### PROBLEM DETAILS
Give back the entries that follow exactly as written. Any picture gets left out.
━━ MATERIAL SHOWN ━━
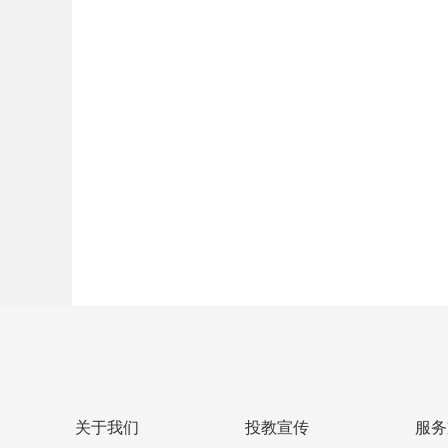
关于我们
投教宣传
服务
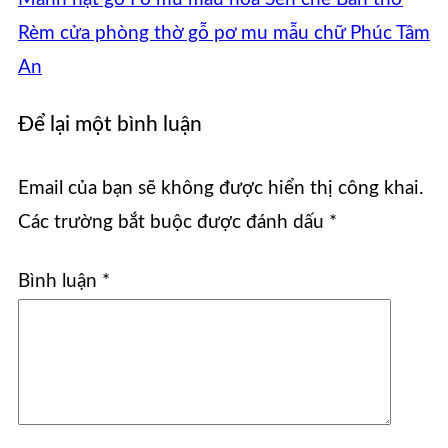
Rèm cửa phòng thờ gỗ pơ mu mẫu chữ Phúc Tâm
An
Để lại một bình luận
Email của bạn sẽ không được hiển thị công khai.
Các trường bắt buộc được đánh dấu
*
Bình luận
*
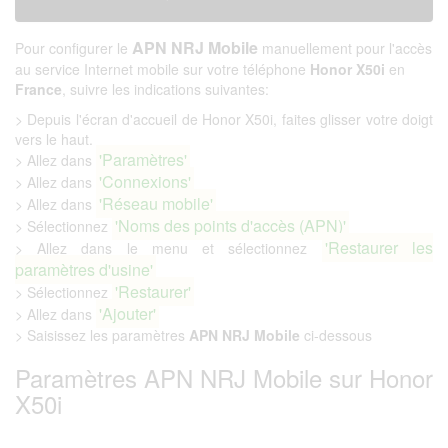
APN NRJ Mobile
Pour configurer le
manuellement pour l'accès
au service Internet mobile sur votre téléphone
Honor X50i
en
France
, suivre les indications suivantes:
> Depuis l'écran d'accueil de Honor X50i, faites glisser votre doigt
vers le haut.
'Paramètres'
> Allez dans
'Connexions'
> Allez dans
'Réseau mobile'
> Allez dans
'Noms des points d'accès (APN)'
> Sélectionnez
'Restaurer les
> Allez dans le menu et sélectionnez
paramètres d'usine'
'Restaurer'
> Sélectionnez
'Ajouter'
> Allez dans
> Saisissez les paramètres
APN NRJ Mobile
ci-dessous
Paramètres APN NRJ Mobile sur Honor
X50i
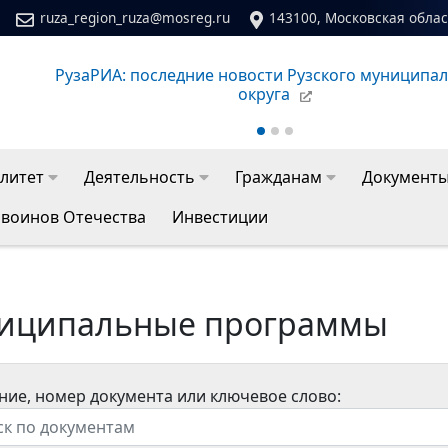
ruza_region_ruza@mosreg.ru
143100, Московская област
го
Сайт молодежного центра Рузского муниципальног
литет
Деятельность
Гражданам
Документ
 воинов Отечества
Инвестиции
иципальные программы
ние, номер документа или ключевое слово:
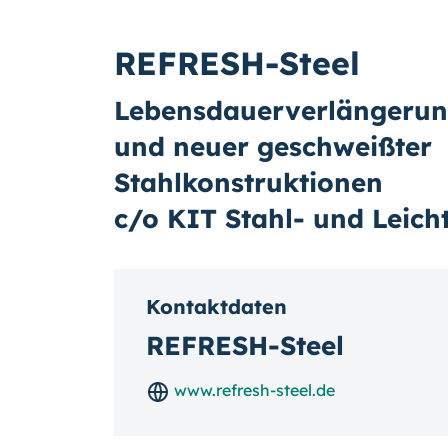
REFRESH-Steel
Lebensdauerverlängerun
und neuer geschweißter
Stahlkonstruktionen
c/o KIT Stahl- und Leich
Kontaktdaten
REFRESH-Steel
www.refresh-steel.de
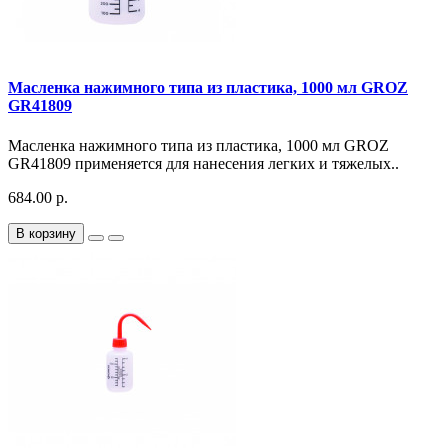
Масленка нажимного типа из пластика, 1000 мл GROZ
GR41809
Масленка нажимного типа из пластика, 1000 мл GROZ
GR41809 применяется для нанесения легких и тяжелых..
684.00 р.
В корзину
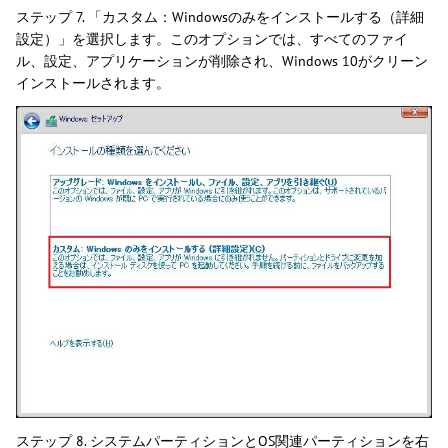
ステップ 7. 「カスタム：Windowsのみをインストールする（詳細
設定）」を選択します。このオプションでは、すべてのファイ
ル、設定、アプリケーションが削除され、Windows 10がクリーン
インストールされます。
ステップ 8. システムパーティションとOS関連パーティションを右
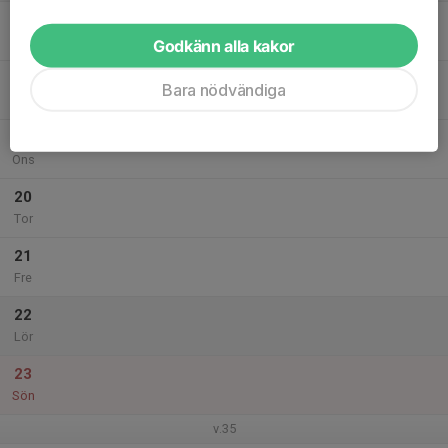
17
Mån
Godkänn alla kakor
18
Bara nödvändiga
Tis
19
Ons
20
Tor
21
Fre
22
Lör
23
Sön
v.35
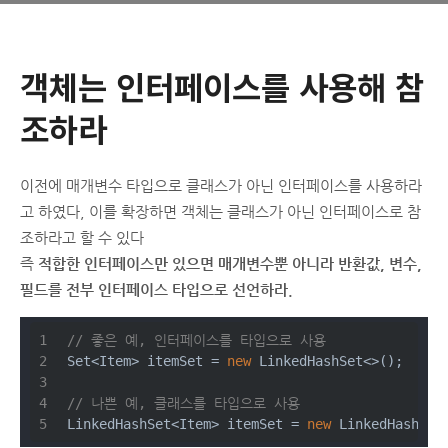
객체는 인터페이스를 사용해 참
조하라
이전에 매개변수 타입으로 클래스가 아닌 인터페이스를 사용하라
고 하였다, 이를 확장하면 객체는 클래스가 아닌 인터페이스로 참
조하라고 할 수 있다
즉
적합한 인터페이스만 있으면 매개변수뿐 아니라 반환값, 변수,
필드를 전부 인터페이스 타입으로 선언하라.
// 좋은 예, 인터페이스를 타입으로 사용
Set<Item> itemSet = 
new
 LinkedHashSet<>();
// 나쁜 예, 클래스를 타입으로 사용
LinkedHashSet<Item> itemSet = 
new
 LinkedHashSet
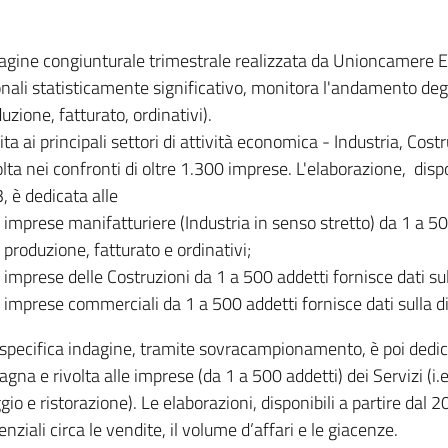
dagine congiunturale trimestrale realizzata da Unioncamere
onali statisticamente significativo, monitora l'andamento degl
uzione, fatturato, ordinativi).
ita ai principali settori di attività economica - Industria, Cos
lta nei confronti di oltre 1.300 imprese. L'elaborazione, disp
, è dedicata alle
imprese manifatturiere (Industria in senso stretto) da 1 a 50
produzione, fatturato e ordinativi;
imprese delle Costruzioni da 1 a 500 addetti fornisce dati s
imprese commerciali da 1 a 500 addetti fornisce dati sulla d
specifica indagine, tramite sovracampionamento, è poi dedicata
na e rivolta alle imprese (da 1 a 500 addetti) dei Servizi (i.
gio e ristorazione). Le elaborazioni, disponibili a partire dal 
nziali circa le vendite, il volume d’affari e le giacenze.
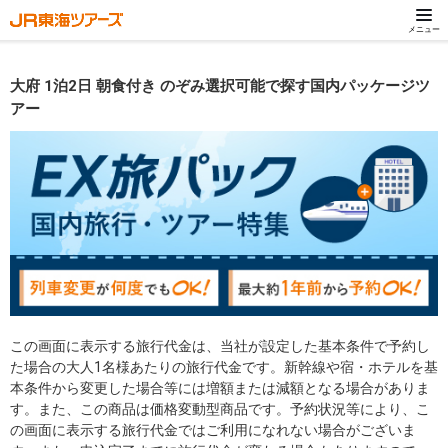
メニュー
大府 1泊2日 朝食付き のぞみ選択可能で探す国内パッケージツ
アー
この画面に表示する旅行代金は、当社が設定した基本条件で予約し
た場合の大人1名様あたりの旅行代金です。新幹線や宿・ホテルを基
本条件から変更した場合等には増額または減額となる場合がありま
す。また、この商品は価格変動型商品です。予約状況等により、こ
の画面に表示する旅行代金ではご利用になれない場合がございま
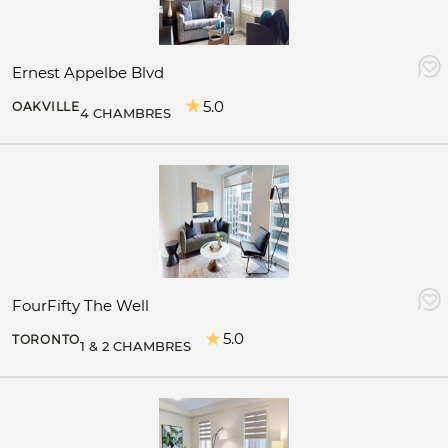
Ernest Appelbe Blvd
5.0
OAKVILLE
4 CHAMBRES
FourFifty The Well
5.0
TORONTO
1 & 2 CHAMBRES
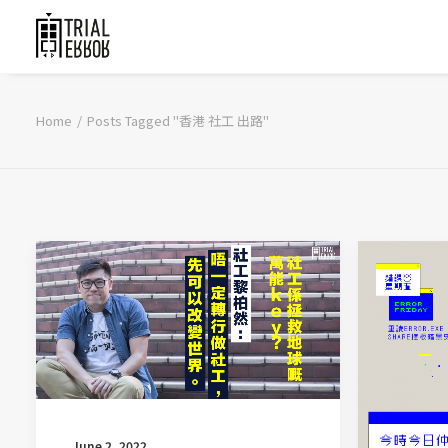
Home
Posts Tagged "香港 社工 出路"
June 2, 2022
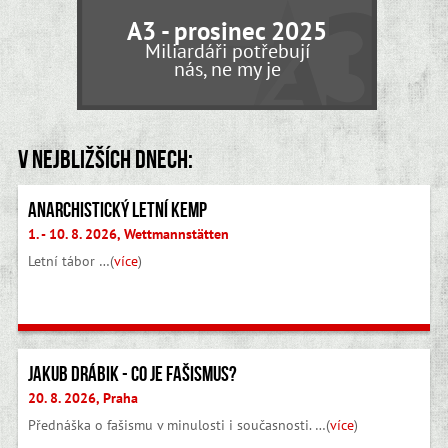
A3 - prosinec 2025
Miliardáři potřebují
nás, ne my je
V nejbližších dnech:
Anarchistický letní kemp
1. - 10. 8. 2026, Wettmannstätten
Letní tábor …(
více
)
Jakub Drábik - Co je fašismus?
20. 8. 2026, Praha
Přednáška o fašismu v minulosti i současnosti. …(
více
)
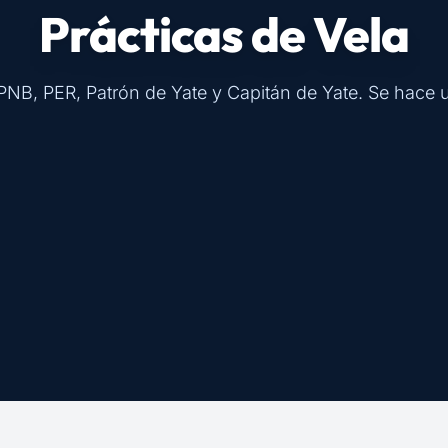
Prácticas de Vela
PNB, PER, Patrón de Yate y Capitán de Yate. Se hace 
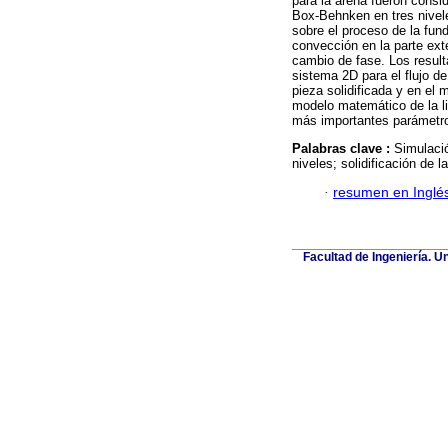
para la arena fueron consi
Box-Behnken en tres nivele
sobre el proceso de la fund
convección en la parte exte
cambio de fase. Los result
sistema 2D para el flujo de
pieza solidificada y en el 
modelo matemático de la li
más importantes parámetros
Palabras clave :
Simulació
niveles; solidificación de
·
resumen en Inglé
Facultad de Ingeniería. U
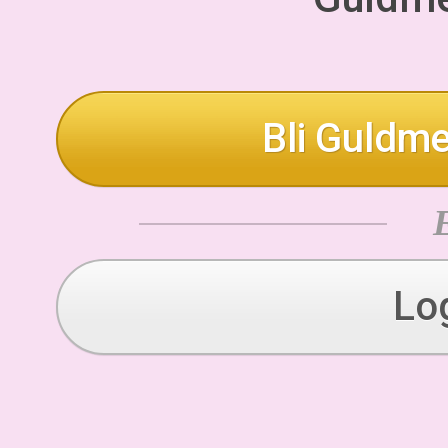
Bli Guldme
Lo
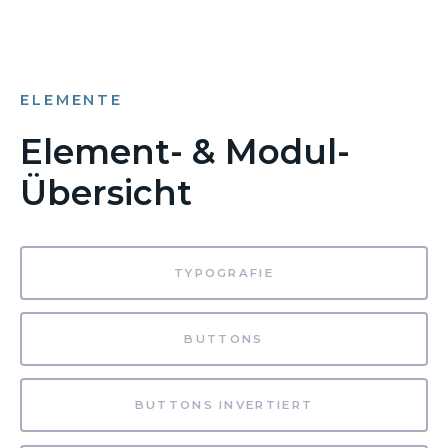
ELEMENTE
Element- & Modul-
Übersicht
TYPOGRAFIE
BUTTONS
BUTTONS INVERTIERT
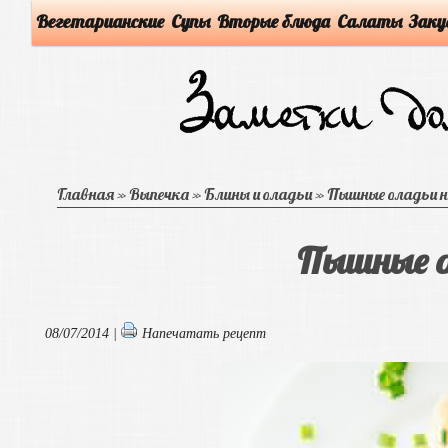
Вегетарианские
Супы
Вторые блюда
Салаты
Заку
Главная
»
Выпечка
»
Блины и оладьи
»
Пышные оладьи н
Пышные о
08/07/2014 |
Напечатать рецепт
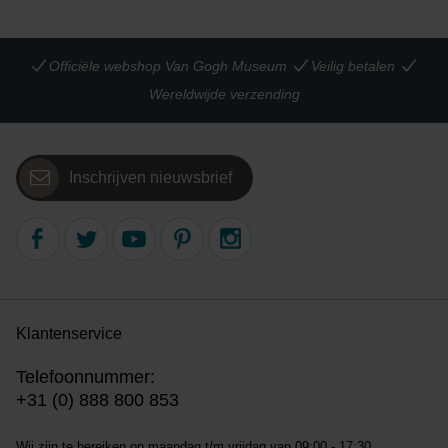
Officiële webshop Van Gogh Museum
Veilig betalen
Wereldwijde verzending
Inschrijven nieuwsbrief
Klantenservice
Telefoonnummer:
+31 (0) 888 800 853
Wij zijn te bereiken op m
aandag t/m vrijdag van 09:00 - 17:30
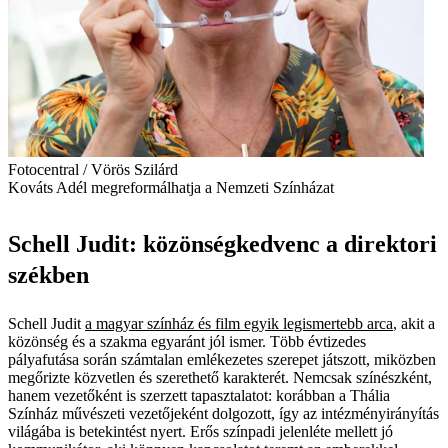
Fotocentral / Vörös Szilárd
Kováts Adél megreformálhatja a Nemzeti Színházat
Schell Judit: közönségkedvenc a direktori
székben
Schell Judit
a magyar színház és film egyik legismertebb arca
, akit a
közönség és a szakma egyaránt jól ismer. Több évtizedes
pályafutása során számtalan emlékezetes szerepet játszott, miközben
megőrizte közvetlen és szerethető karakterét. Nemcsak színészként,
hanem vezetőként is szerzett tapasztalatot: korábban a Thália
Színház művészeti vezetőjeként dolgozott, így az intézményirányítás
világába is betekintést nyert. Erős színpadi jelenléte mellett jó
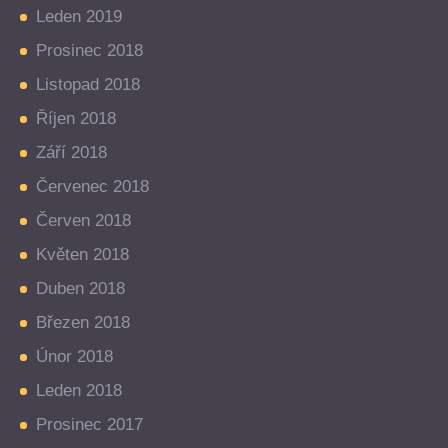
Leden 2019
Prosinec 2018
Listopad 2018
Říjen 2018
Září 2018
Červenec 2018
Červen 2018
Květen 2018
Duben 2018
Březen 2018
Únor 2018
Leden 2018
Prosinec 2017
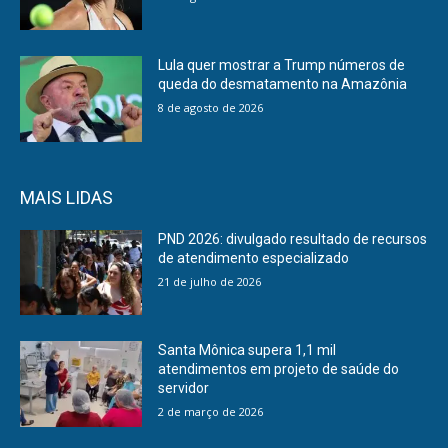
Lula quer mostrar a Trump números de
queda do desmatamento na Amazônia
8 de agosto de 2026
MAIS LIDAS
PND 2026: divulgado resultado de recursos
de atendimento especializado
21 de julho de 2026
Santa Mônica supera 1,1 mil
atendimentos em projeto de saúde do
servidor
2 de março de 2026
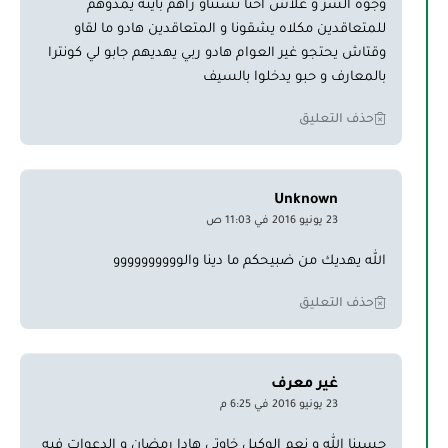
وجوه الشر و علاش احنا نستناو راهم باينه يمدوهم
للمتعاقدين مكلاه يشقونا و المتعاقدين هادو ما لقاو
وقتاش يحتجو غير العوام هادو ربي يهديهم جابو لي كونترا
بالمعارف و حبو يدخلوا بالسيف
حذف التعليق
Unknown
23 يونيو 2016 في 11:03 ص
الله يهديك من ضبيحكم ما دينا والوووووووووو
حذف التعليق
غير معرف
23 يونيو 2016 في 6:25 م
حسبنا الله و نعم الوكيل خاوتي هادا رمضان و الدعوات فيه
━━━
### SOLUTION TO THIS PROBLEM
关于我们
投教宣传
服务
Rèm cửa phòng thờ gỗ pơ mu mẫu chữ Phúc Tâm
An
Để lại một bình luận
Email của bạn sẽ không được hiển thị công khai.
Các trường bắt buộc được đánh dấu
*
Bình luận
*
APN NRJ Mobile
Pour configurer le
manuellement pour l'accès
au service Internet mobile sur votre téléphone
Honor X50i
en
France
, suivre les indications suivantes:
> Depuis l'écran d'accueil de Honor X50i, faites glisser votre doigt
vers le haut.
'Paramètres'
> Allez dans
'Connexions'
> Allez dans
'Réseau mobile'
> Allez dans
'Noms des points d'accès (APN)'
> Sélectionnez
'Restaurer les
> Allez dans le menu et sélectionnez
paramètres d'usine'
'Restaurer'
> Sélectionnez
'Ajouter'
> Allez dans
> Saisissez les paramètres
APN NRJ Mobile
ci-dessous
Paramètres APN NRJ Mobile sur Honor
X50i
ruza_region_ruza@mosreg.ru
143100, Московская област
го
Сайт молодежного центра Рузского муниципальног
литет
Деятельность
Гражданам
Документ
 воинов Отечества
Инвестиции
иципальные программы
ние, номер документа или ключевое слово:
REFRESH-Steel
Lebensdauerverlängerun
und neuer geschweißter
Stahlkonstruktionen
c/o KIT Stahl- und Leich
Kontaktdaten
REFRESH-Steel
www.refresh-steel.de
Масленка нажимного типа из пластика, 1000 мл GROZ
GR41809
Масленка нажимного типа из пластика, 1000 мл GROZ
GR41809 применяется для нанесения легких и тяжелых..
684.00 р.
В корзину
ステップ 7. 「カスタム：Windowsのみをインストールする（詳細
設定）」を選択します。このオプションでは、すべてのファイ
ル、設定、アプリケーションが削除され、Windows 10がクリーン
インストールされます。
ステップ 8. システムパーティションとOS関連パーティションを右
17
Mån
Godkänn alla kakor
18
Bara nödvändiga
Tis
19
Ons
20
Tor
21
Fre
22
Lör
23
Sön
v.35
객체는 인터페이스를 사용해 참
조하라
이전에 매개변수 타입으로 클래스가 아닌 인터페이스를 사용하라
고 하였다, 이를 확장하면 객체는 클래스가 아닌 인터페이스로 참
조하라고 할 수 있다
즉
적합한 인터페이스만 있으면 매개변수뿐 아니라 반환값, 변수,
필드를 전부 인터페이스 타입으로 선언하라.
// 좋은 예, 인터페이스를 타입으로 사용
Set<Item> itemSet = 
new
 LinkedHashSet<>();
// 나쁜 예, 클래스를 타입으로 사용
LinkedHashSet<Item> itemSet = 
new
 LinkedHashSet
dagine congiunturale trimestrale realizzata da Unioncamere
onali statisticamente significativo, monitora l'andamento degl
uzione, fatturato, ordinativi).
ita ai principali settori di attività economica - Industria, Cos
lta nei confronti di oltre 1.300 imprese. L'elaborazione, disp
, è dedicata alle
imprese manifatturiere (Industria in senso stretto) da 1 a 50
produzione, fatturato e ordinativi;
imprese delle Costruzioni da 1 a 500 addetti fornisce dati s
imprese commerciali da 1 a 500 addetti fornisce dati sulla d
specifica indagine, tramite sovracampionamento, è poi dedicata
na e rivolta alle imprese (da 1 a 500 addetti) dei Servizi (i.
gio e ristorazione). Le elaborazioni, disponibili a partire dal 
nziali circa le vendite, il volume d’affari e le giacenze.
メニュー
大府 1泊2日 朝食付き のぞみ選択可能で探す国内パッケージツ
アー
この画面に表示する旅行代金は、当社が設定した基本条件で予約し
た場合の大人1名様あたりの旅行代金です。新幹線や宿・ホテルを基
本条件から変更した場合等には増額または減額となる場合がありま
す。また、この商品は価格変動型商品です。予約状況等により、こ
の画面に表示する旅行代金ではご利用になれない場合がございま
Ernest Appelbe Blvd
5.0
OAKVILLE
4 CHAMBRES
FourFifty The Well
5.0
TORONTO
1 & 2 CHAMBRES
Home
Posts Tagged "香港 社工 出路"
June 2, 2022
A3 - prosinec 2025
Miliardáři potřebují
nás, ne my je
V nejbližších dnech:
Anarchistický letní kemp
1. - 10. 8. 2026, Wettmannstätten
Letní tábor …(
více
)
Jakub Drábik - Co je fašismus?
20. 8. 2026, Praha
Přednáška o fašismu v minulosti i současnosti. …(
více
)
Prácticas de Vela
PNB, PER, Patrón de Yate y Capitán de Yate. Se hace 
para la arena fueron consi
Box-Behnken en tres nivele
sobre el proceso de la fund
convección en la parte exte
cambio de fase. Los result
sistema 2D para el flujo de
pieza solidificada y en el 
modelo matemático de la li
más importantes parámetros
Palabras clave :
Simulació
niveles; solidificación de
·
resumen en Inglé
Facultad de Ingeniería. U
Bli Guldme
Lo
ELEMENTE
Element- & Modul-
Übersicht
TYPOGRAFIE
BUTTONS
BUTTONS INVERTIERT
Вегетарианские
Супы
Вторые блюда
Салаты
Заку
Главная
»
Выпечка
»
Блины и оладьи
»
Пышные оладьи н
Пышные о
08/07/2014 |
Напечатать рецепт
Officiële webshop Van Gogh Museum
Veilig betalen
Wereldwijde verzending
Inschrijven nieuwsbrief
Klantenservice
Telefoonnummer:
+31 (0) 888 800 853
Wij zijn te bereiken op m
aandag t/m vrijdag van 09:00 - 17:30
Fotocentral / Vörös Szilárd
Kováts Adél megreformálhatja a Nemzeti Színházat
Schell Judit: közönségkedvenc a direktori
székben
Schell Judit
a magyar színház és film egyik legismertebb arca
, akit a
közönség és a szakma egyaránt jól ismer. Több évtizedes
pályafutása során számtalan emlékezetes szerepet játszott, miközben
megőrizte közvetlen és szerethető karakterét. Nemcsak színészként,
hanem vezetőként is szerzett tapasztalatot: korábban a Thália
Színház művészeti vezetőjeként dolgozott, így az intézményirányítás
világába is betekintést nyert. Erős színpadi jelenléte mellett jó
Leden 2019
Prosinec 2018
Listopad 2018
Říjen 2018
Září 2018
Červenec 2018
Červen 2018
Květen 2018
Duben 2018
Březen 2018
Únor 2018
Leden 2018
Prosinec 2017
Lula quer mostrar a Trump números de
queda do desmatamento na Amazônia
8 de agosto de 2026
MAIS LIDAS
PND 2026: divulgado resultado de recursos
de atendimento especializado
21 de julho de 2026
Santa Mônica supera 1,1 mil
atendimentos em projeto de saúde do
servidor
2 de março de 2026
وجوه الشر و علاش احنا نستناو راهم باينه يمدوهم
للمتعاقدين مكلاه يشقونا و المتعاقدين هادو ما لقاو
وقتاش يحتجو غير العوام هادو ربي يهديهم جابو لي كونترا
بالمعارف و حبو يدخلوا بالسيف
حذف التعليق
Unknown
23 يونيو 2016 في 11:03 ص
الله يهديك من ضبيحكم ما دينا والوووووووووو
حذف التعليق
غير معرف
23 يونيو 2016 في 6:25 م
حسبنا الله و نعم الوكيل خاوتي هادا رمضان و الدعوات فيه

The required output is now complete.